*** Provided information ***
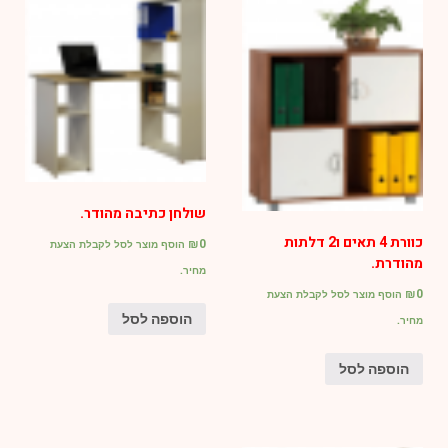
שולחן כתיבה מהודר.
כוורת 4 תאים ו2 דלתות
₪
0
הוסף מוצר לסל לקבלת הצעת
מהודרת.
מחיר.
₪
0
הוסף מוצר לסל לקבלת הצעת
הוספה לסל
מחיר.
הוספה לסל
*** End of Provided information ***
# Work instruction:
Your reply should repeat the entries above exactly, leaving the pictures out.

# Exercise solution:
שולחן כתיבה מהודר.
כוורת 4 תאים ו2 דלתות
₪
0
הוסף מוצר לסל לקבלת הצעת
מהודרת.
מחיר.
₪
0
הוסף מוצר לסל לקבלת הצעת
הוספה לסל
מחיר.
הוספה לסל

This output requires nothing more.